TERUMO ADVANCED PERFUSION SYSTEM 1
Report
- Report Number
- 1828100-2016-00008
- Event Type
- Malfunction
- Date Received
- January 7, 2016
- Date of Event
- December 15, 2015
- Report Date
- March 10, 2016
- Manufacturer
- TERUMO CARDIOVASCULAR SYSTEMS CORP.
- Product Code
- DTQ
- PMA / PMN Number
- K022947
- Removal / Correction Number
- 1828100-06/05/2007-005-C
- Product Problem
- Yes
- Report Source
- Manufacturer report
- Reporter Location
- KY, US
- Reporter Occupation
- BIOMEDICAL ENGINEER
Narratives
(B)(4).

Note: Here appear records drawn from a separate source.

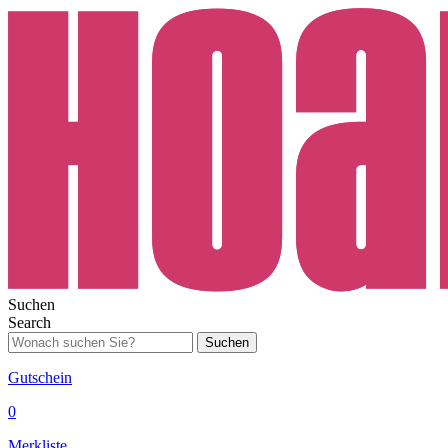
Suchen
Search
Suchen
Gutschein
0
Merkliste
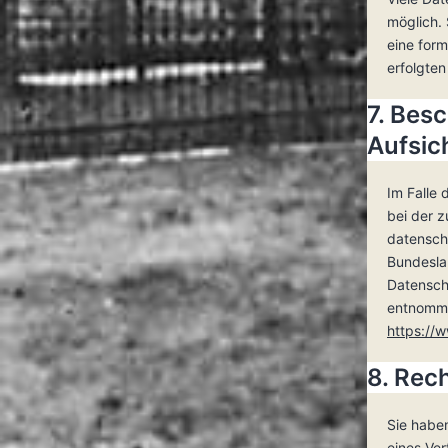
möglich. 
eine form
erfolgten
7. Bes
Aufsic
Im Falle
bei der 
datensch
Bundeslan
Datensch
entnomm
https://w
8. Rec
Sie haben
eines Ver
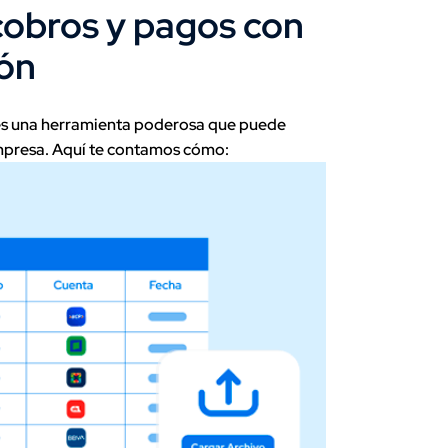
cobros y pagos con
ón
 es una herramienta poderosa que puede
empresa. Aquí te contamos cómo:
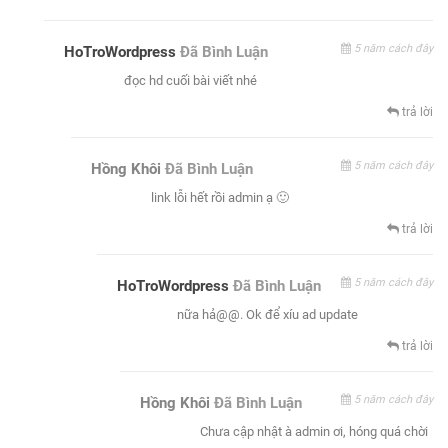
5 năm cách đây
HoTroWordpress
Đã Bình Luận
đọc hd cuối bài viết nhé
trả lời
5 năm cách đây
Hồng Khôi
Đã Bình Luận
link lỗi hết rồi admin ạ 🙂
trả lời
5 năm cách đây
HoTroWordpress
Đã Bình Luận
nữa hả@@. Ok để xíu ad update
trả lời
5 năm cách đây
Hồng Khôi
Đã Bình Luận
Chưa cập nhật à admin ơi, hóng quá chời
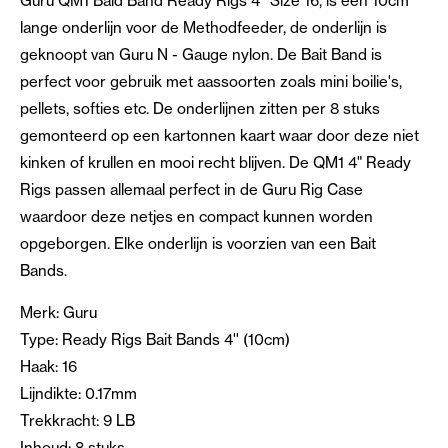
Guru QM1 Baid Band Ready Rigs 4'' Size 16, is een 10cm
lange onderlijn voor de Methodfeeder, de onderlijn is
geknoopt van Guru N - Gauge nylon. De Bait Band is
perfect voor gebruik met aassoorten zoals mini boilie's,
pellets, softies etc. De onderlijnen zitten per 8 stuks
gemonteerd op een kartonnen kaart waar door deze niet
kinken of krullen en mooi recht blijven. De QM1 4" Ready
Rigs passen allemaal perfect in de Guru Rig Case
waardoor deze netjes en compact kunnen worden
opgeborgen. Elke onderlijn is voorzien van een Bait
Bands.
Merk: Guru
Type: Ready Rigs Bait Bands 4'' (10cm)
Haak: 16
Lijndikte: 0.17mm
Trekkracht: 9 LB
Inhoud: 8 stuks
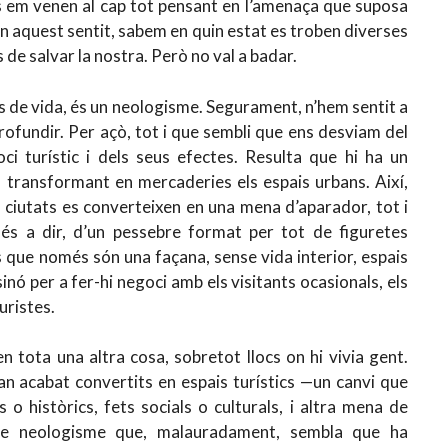
 em venen al cap tot pensant en l’amenaça que suposa
En aquest sentit, sabem en quin estat es troben diverses
de salvar la nostra. Però no val a badar.
ps de vida, és un neologisme. Segurament, n’hem sentit a
profundir. Per açò, tot i que sembli que ens desviam del
 turístic i dels seus efectes. Resulta que hi ha un
transformant en mercaderies els espais urbans. Així,
ciutats es converteixen en una mena d’aparador, tot i
és a dir, d’un pessebre format per tot de figuretes
es que només són una façana, sense vida interior, espais
nó per a fer-hi negoci amb els visitants ocasionals, els
uristes.
n tota una altra cosa, sobretot llocs on hi vivia gent.
an acabat convertits en espais turístics —un canvi que
 o històrics, fets socials o culturals, i altra mena de
tre neologisme que, malauradament, sembla que ha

THE FIELD SERVICE REPRESENTATIVE (FSR) MENTIONED THAT THE CUSTOMER EXPERIENCED A SIMILAR ISSUE BUT NEVER CALLED THE COMPLAINT INTO THE MANUFACTURER. THE FSR WAS ABLE TO REPLICATE THE ISSUE UPON TESTING THE MONITOR.
(B)(4). EVALUATION IS IN PROGRESS, BUT NOT YET CONCLUDED.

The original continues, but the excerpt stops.